(Saved data entries)
■ ■ ■ ■ ■ ■ ■

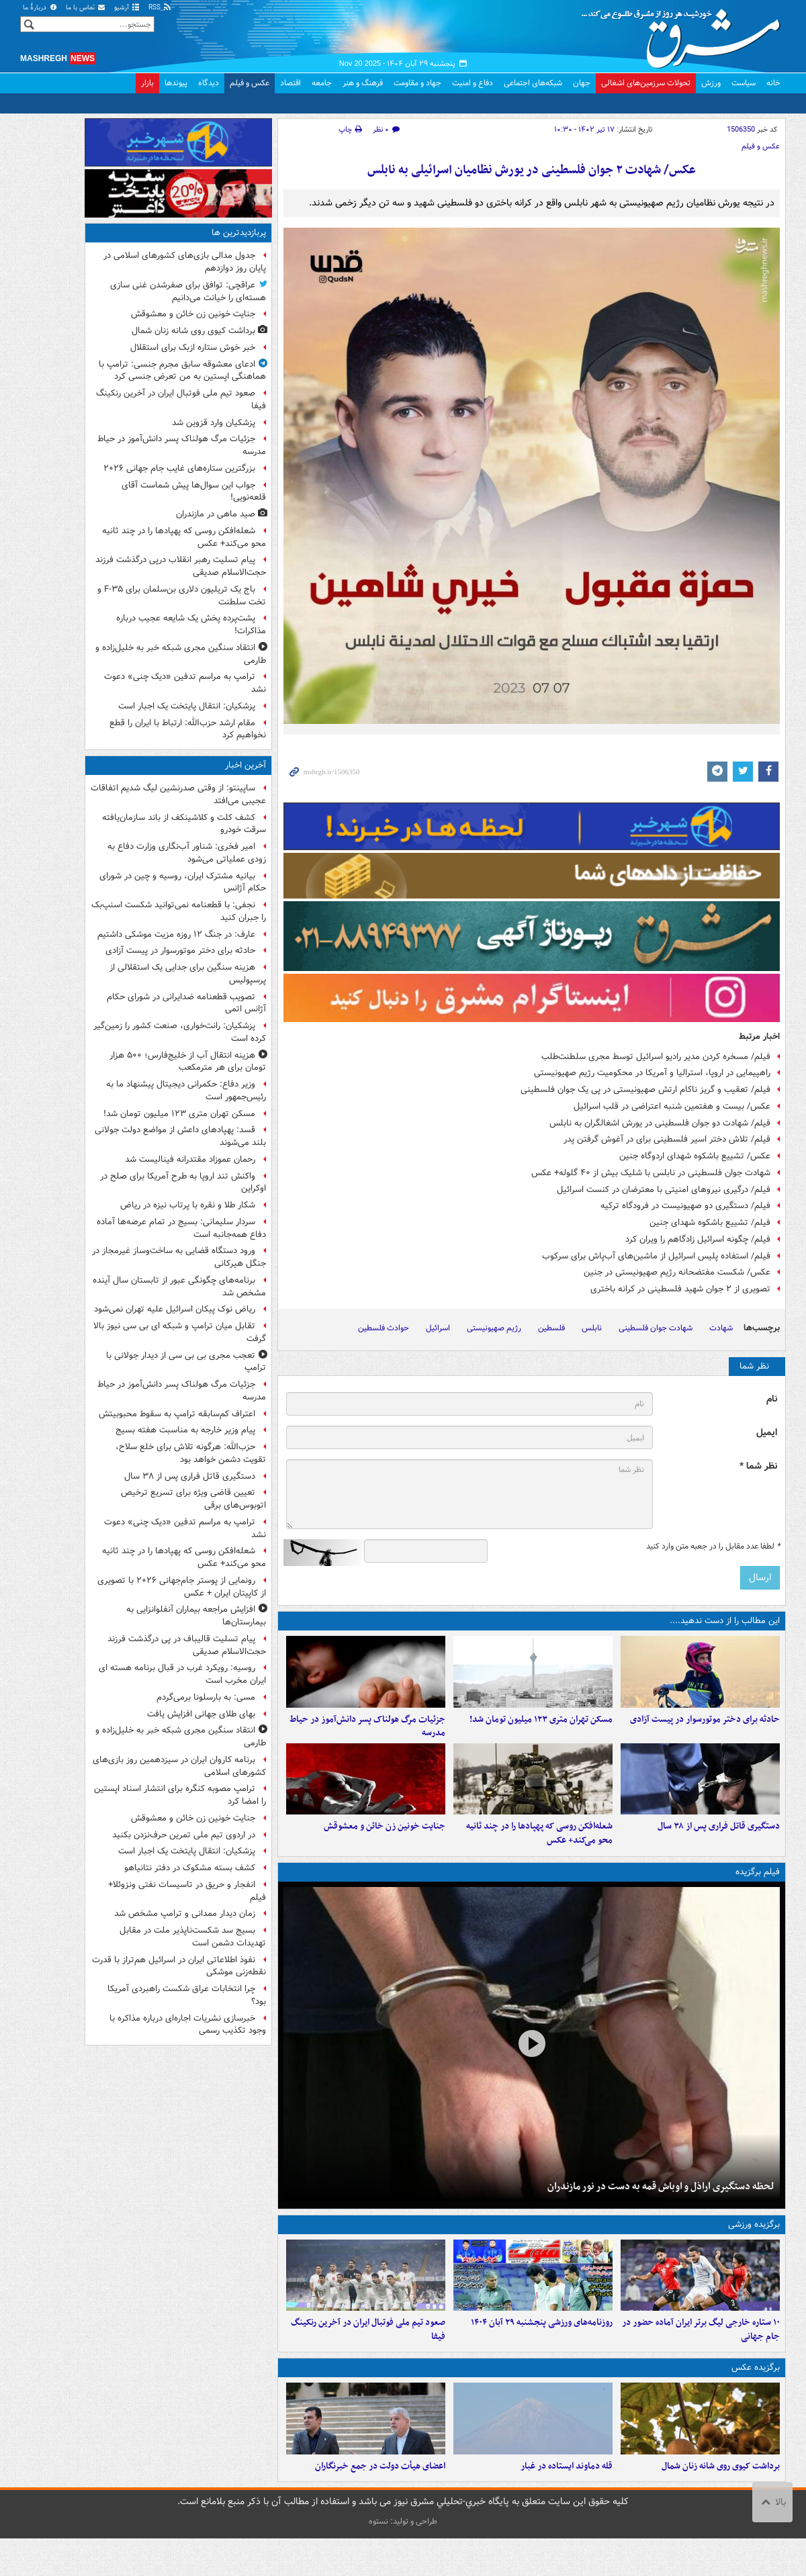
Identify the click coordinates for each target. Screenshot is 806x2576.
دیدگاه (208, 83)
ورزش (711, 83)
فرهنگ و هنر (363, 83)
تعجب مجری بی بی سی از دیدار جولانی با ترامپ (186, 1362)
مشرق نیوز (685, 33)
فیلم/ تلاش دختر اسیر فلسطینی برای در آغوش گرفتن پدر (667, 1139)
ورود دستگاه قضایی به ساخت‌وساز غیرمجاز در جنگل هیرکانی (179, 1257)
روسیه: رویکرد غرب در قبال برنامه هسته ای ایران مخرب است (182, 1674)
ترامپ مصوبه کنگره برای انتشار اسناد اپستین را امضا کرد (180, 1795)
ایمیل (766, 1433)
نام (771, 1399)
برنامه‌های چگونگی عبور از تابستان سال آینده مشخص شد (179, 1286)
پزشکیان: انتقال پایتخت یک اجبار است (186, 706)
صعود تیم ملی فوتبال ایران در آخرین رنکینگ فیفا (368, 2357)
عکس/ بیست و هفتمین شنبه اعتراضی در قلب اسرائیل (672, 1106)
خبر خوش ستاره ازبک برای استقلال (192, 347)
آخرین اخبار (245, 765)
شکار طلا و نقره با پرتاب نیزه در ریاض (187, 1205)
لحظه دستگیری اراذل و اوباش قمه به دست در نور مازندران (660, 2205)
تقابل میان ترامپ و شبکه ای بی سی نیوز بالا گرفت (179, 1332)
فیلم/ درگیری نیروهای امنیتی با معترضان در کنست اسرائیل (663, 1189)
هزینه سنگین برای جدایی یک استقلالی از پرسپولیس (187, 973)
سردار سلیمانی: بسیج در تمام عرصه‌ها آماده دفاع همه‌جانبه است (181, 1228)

■ ■ ■ ■ ■ ■ ■

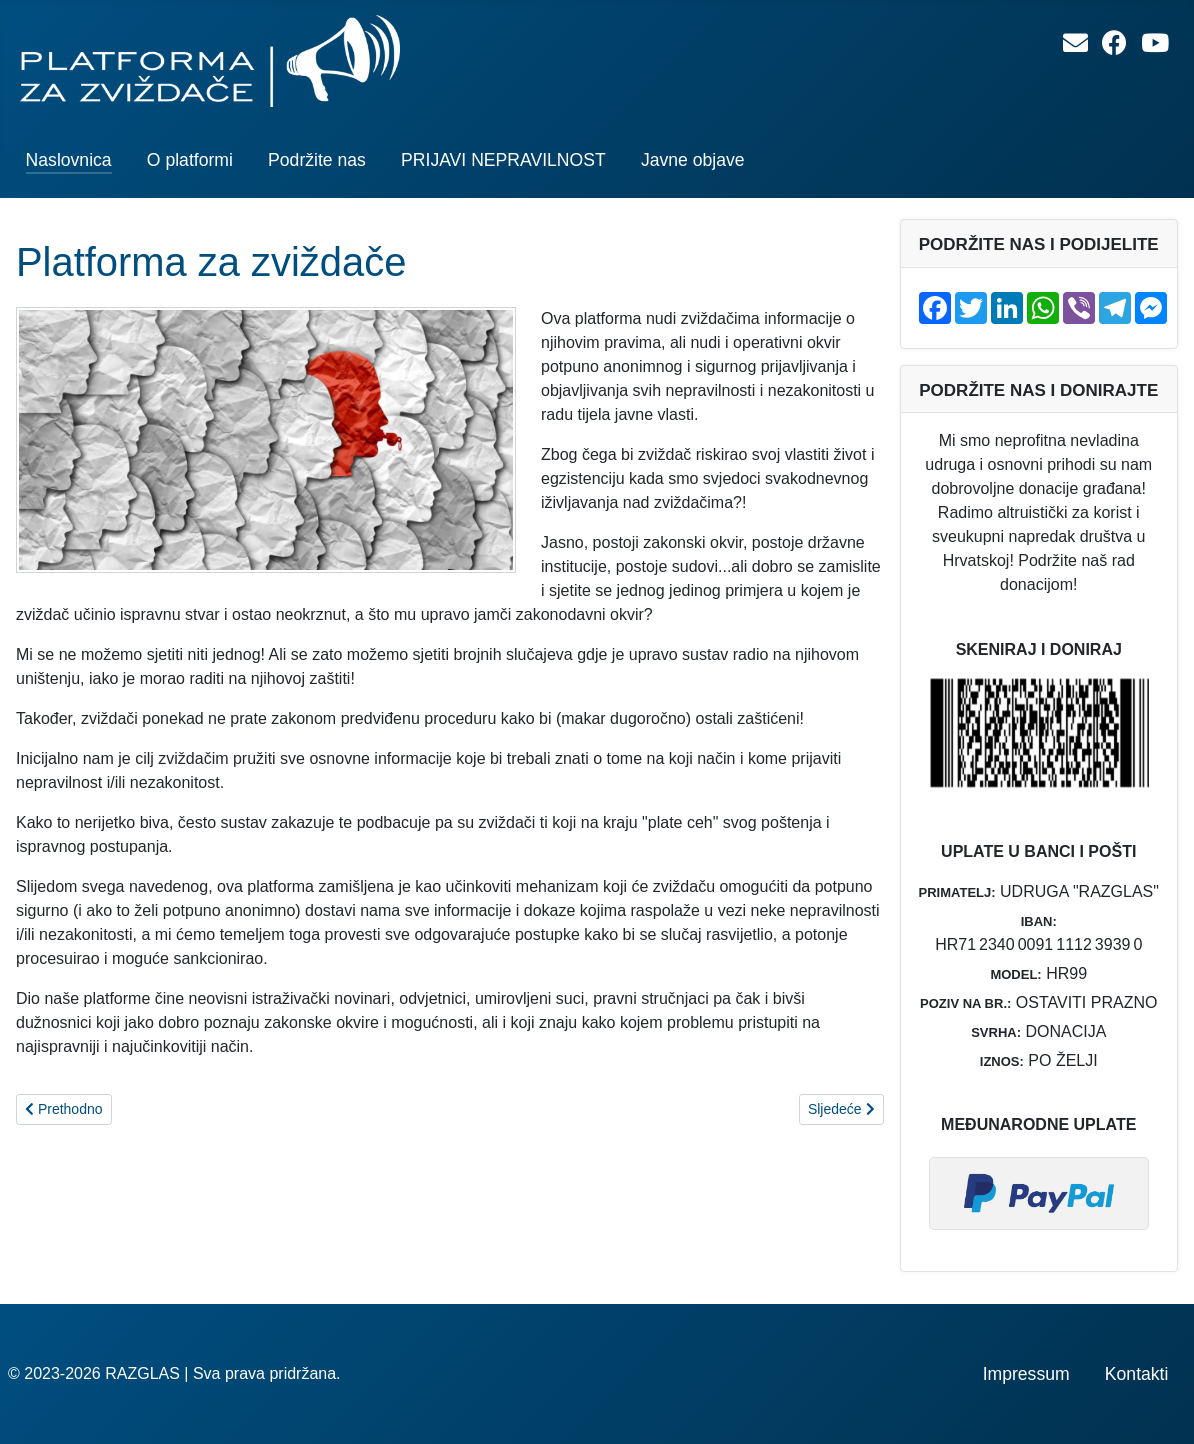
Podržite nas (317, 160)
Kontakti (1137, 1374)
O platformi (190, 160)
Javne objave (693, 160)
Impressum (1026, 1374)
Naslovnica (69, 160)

■ ■ ■ ■ ■ ■ ■

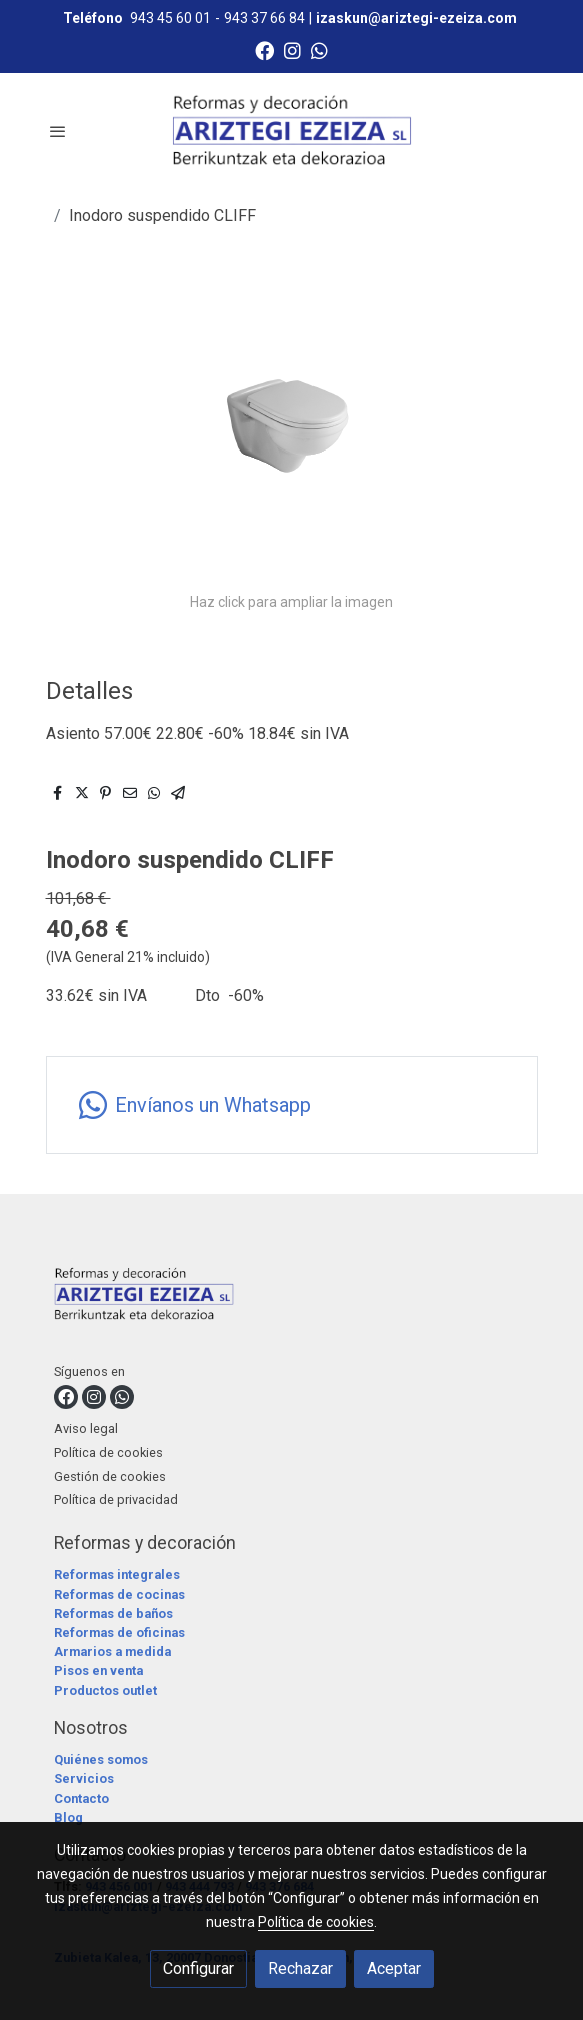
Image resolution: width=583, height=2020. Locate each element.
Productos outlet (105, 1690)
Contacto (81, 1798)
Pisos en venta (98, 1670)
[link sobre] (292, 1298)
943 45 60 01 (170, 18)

■ ■ ■ ■ ■ ■ ■

WORK TO BE COMPLETED >>
Among the entries above, copy exactly only the lines starting with the one containing "Identify the click" and going through the one containing "ورود دستگاه قضایی", both ends included.

ANSWER SECTION >>
Identify the click coordinates for each target. Screenshot is 806x2576.
دیدگاه (208, 83)
ورزش (711, 83)
فرهنگ و هنر (363, 83)
تعجب مجری بی بی سی از دیدار جولانی با ترامپ (186, 1362)
مشرق نیوز (685, 33)
فیلم/ تلاش دختر اسیر فلسطینی برای در آغوش گرفتن پدر (667, 1139)
ورود دستگاه قضایی به ساخت‌وساز غیرمجاز در جنگل هیرکانی (179, 1257)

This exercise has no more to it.